LuchArte, coincidiendo con lo votado en la Subcomisión de Cultura de la última ANT, convoca a todos los artistas a movilizarse por: aumento del presupuesto de cultura y educación bajo control de los trabajadores; control de los establecimientos culturales por los trabajadores; estatización de los medios masivos de comunicación bajo control de los trabajadores; castigo a los culpables de la masacre de Cromañón. Fuera Ibarra. Espacios públicos para las bandas y demás actividades culturales garantizados por el Estado y bajo control de los artistas y trabajadores.



Después de la masacre de Cromañón, la primera medida que tomó Ibarra fue clausurar los locales destinados a actividades culturales, lo que dejó a miles de artistas sin trabajo. Convocó, sí, a los empresarios del espectáculo para diagramar la continuación de sus “negocios”. El titular de la Cámara de Empresarios de Discotecas (Cedeba), Daniel Vázquez, precisó más tarde que si antes de Cromañón había "110 habilitadas, pero estaban funcionando como lugares de baile más de 280", "una oferta controlada se hace mucho más llevadera, más redituable para invertir en seguridad". Para eso calculaba "que en la Ciudad de Buenos Aires no van a quedar abiertas más de 70 discotecas". 


Movilización


Los trabajadores del arte no fueron llamados jamás a ninguna reunión para poner en movimiento a la “ciudad del turismo y la cultura”. Tuvieron que movilizarse: por ejemplo, el “milongazo” en el 0belisco, el 30 de enero, para protestar por el cierre de salones de baile. El Gobierno de la Ciudad dictó entonces, presuroso, un decreto permitiéndoles la apertura. Lo mismo sucedió cuando los teatristas independientes amenazaron con movilizarse por las salas: inmediatamente fueron convocados para discutir las condiciones de seguridad. Actualmente, unas 400 bandas de rock agrupadas en UMI (Unión de Músicos Independientes) comenzaron a movilizarse en reclamo al gobierno de lugares para actuar.

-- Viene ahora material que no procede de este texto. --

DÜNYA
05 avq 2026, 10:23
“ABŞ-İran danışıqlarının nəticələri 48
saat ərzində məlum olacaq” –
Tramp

Cabra, de Las Manos de Filippi, en un reportaje, dice: “La consecuencia de Cromañón fue la marginación del 'circuito under', que es la única competencia que tienen las compañías. El gobierno no facilita lugares para tocar. No hay libre acceso a salas de ensayo ni lugares donde se puedan utilizar equipos gratis. No hay incentivo para las bandas chicas, lo que hace el gobierno es armar recitales con músicos caretas que eligen ellos y que encima tocan y se lo agradecen a Ibarra, le hacen propaganda” (Agencia de Noticias Red Acción, 20/3). Para que los empresarios del espectáculo no dejen de ganar dinero, a costa del trabajo de los artistas, Ibarra comenzó a habilitar locales de propietarios cercanos al gobierno y que hacen negocios con él. Las líneas de créditos y subsidios que se van a programar para acondicionar los lugares son de poco monto y su distribución la realizarán los organismos oficiales. Los beneficiarios serán aquellos que no tengan antagonismos con la gestión gubernamental.

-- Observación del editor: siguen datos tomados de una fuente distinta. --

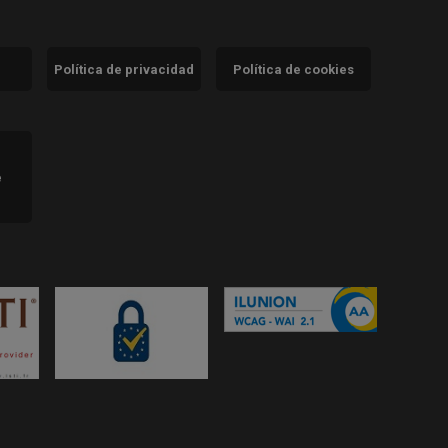
Política de privacidad
Política de cookies
)
e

¿Quiénes tienen que garantizar la seguridad en los recitales y administrar los subsidios? En el mismo reportaje, Cabra afirma: ”La tenemos que garantizar nosotros”, y Mosky, integrante de la banda, amplía: ”Donde tocamos nosotros, en Zanón o con la gente de la Fuba, son la mejor seguridad, porque lo que hay de por medio no es plata sino un objetivo político. Entonces, se genera una conciencia de los posibles peligros y apuntamos a cuidarnos entre nosotros. Hay que demostrar que se puede hacer rock sin tener que pensar en la 'seguridad' del Estado”.


LuchArte, coincidiendo con lo votado en la Subcomisión de Cultura de la última ANT, convoca a todos los artistas a movilizarse por: aumento del presupuesto de cultura y educación bajo control de los trabajadores; control de los establecimientos culturales por los trabajadores; estatización de los medios masivos de comunicación bajo control de los trabajadores; castigo a los culpables de la masacre de Cromañón. Fuera Ibarra. Espacios públicos para las bandas y demás actividades culturales garantizados por el Estado y bajo control de los artistas y trabajadores.